> _INSTRUCTIONS TO FOLLOW_: Hunt through the entries for the word "huawei" and copy each line in which it appears.

> _MATERIAL FOR THE TASK_:
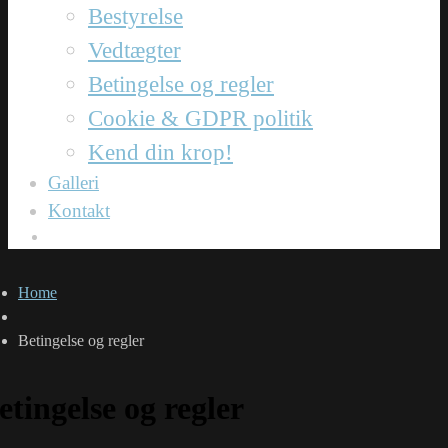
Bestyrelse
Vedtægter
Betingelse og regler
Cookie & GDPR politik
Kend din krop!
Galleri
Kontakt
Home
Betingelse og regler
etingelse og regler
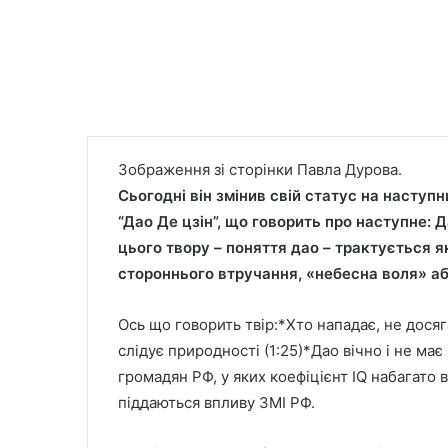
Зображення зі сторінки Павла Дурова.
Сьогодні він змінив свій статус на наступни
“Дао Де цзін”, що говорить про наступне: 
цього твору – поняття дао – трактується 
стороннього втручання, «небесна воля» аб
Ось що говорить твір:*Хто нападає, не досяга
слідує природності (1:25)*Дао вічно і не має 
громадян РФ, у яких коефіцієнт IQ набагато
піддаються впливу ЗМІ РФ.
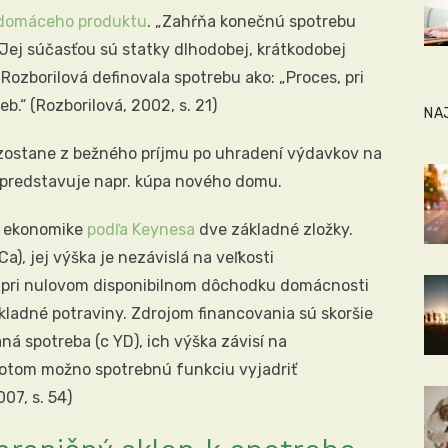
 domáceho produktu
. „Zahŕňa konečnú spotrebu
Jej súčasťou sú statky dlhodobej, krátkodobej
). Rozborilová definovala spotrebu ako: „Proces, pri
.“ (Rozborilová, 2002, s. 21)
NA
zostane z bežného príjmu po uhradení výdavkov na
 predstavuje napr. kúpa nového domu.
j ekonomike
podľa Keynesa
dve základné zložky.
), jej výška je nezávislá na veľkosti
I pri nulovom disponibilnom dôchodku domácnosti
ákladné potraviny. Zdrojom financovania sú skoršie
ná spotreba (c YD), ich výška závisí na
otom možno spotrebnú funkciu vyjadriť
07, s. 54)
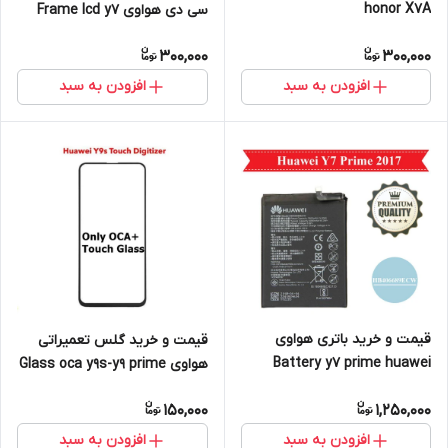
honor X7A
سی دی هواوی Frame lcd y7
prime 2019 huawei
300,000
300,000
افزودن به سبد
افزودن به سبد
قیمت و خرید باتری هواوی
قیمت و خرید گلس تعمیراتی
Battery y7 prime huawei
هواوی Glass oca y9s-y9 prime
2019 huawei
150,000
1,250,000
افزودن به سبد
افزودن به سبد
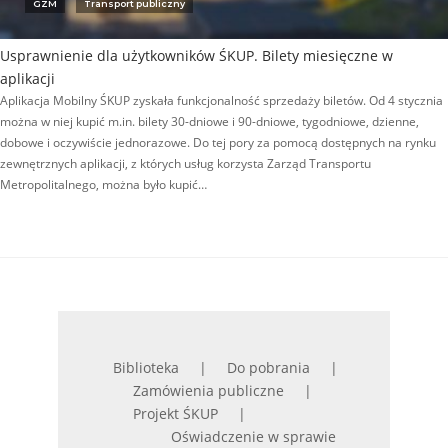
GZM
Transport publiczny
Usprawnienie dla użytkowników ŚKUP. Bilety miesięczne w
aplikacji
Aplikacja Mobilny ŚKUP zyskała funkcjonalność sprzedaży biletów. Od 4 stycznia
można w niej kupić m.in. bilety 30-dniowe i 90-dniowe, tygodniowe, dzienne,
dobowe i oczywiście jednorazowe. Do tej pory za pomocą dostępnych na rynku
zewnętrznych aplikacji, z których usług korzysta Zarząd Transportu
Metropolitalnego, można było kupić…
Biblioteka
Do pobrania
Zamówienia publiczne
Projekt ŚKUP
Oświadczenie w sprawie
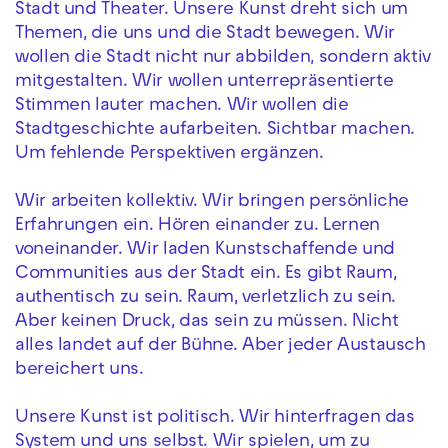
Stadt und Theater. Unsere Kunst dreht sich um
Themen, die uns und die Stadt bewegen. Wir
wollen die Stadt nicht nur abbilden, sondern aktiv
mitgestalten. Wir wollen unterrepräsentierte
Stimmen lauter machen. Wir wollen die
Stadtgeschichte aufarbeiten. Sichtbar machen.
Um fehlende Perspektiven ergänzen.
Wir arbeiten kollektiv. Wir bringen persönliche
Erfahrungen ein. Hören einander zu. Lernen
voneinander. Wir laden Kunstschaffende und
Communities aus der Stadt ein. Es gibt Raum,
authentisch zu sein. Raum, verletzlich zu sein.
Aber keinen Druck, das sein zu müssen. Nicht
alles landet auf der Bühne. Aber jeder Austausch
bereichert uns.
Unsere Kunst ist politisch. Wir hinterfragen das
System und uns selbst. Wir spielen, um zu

> _WRITTEN REPLY_:
prime 2019 huawei
Battery y7 prime huawei
2019 huawei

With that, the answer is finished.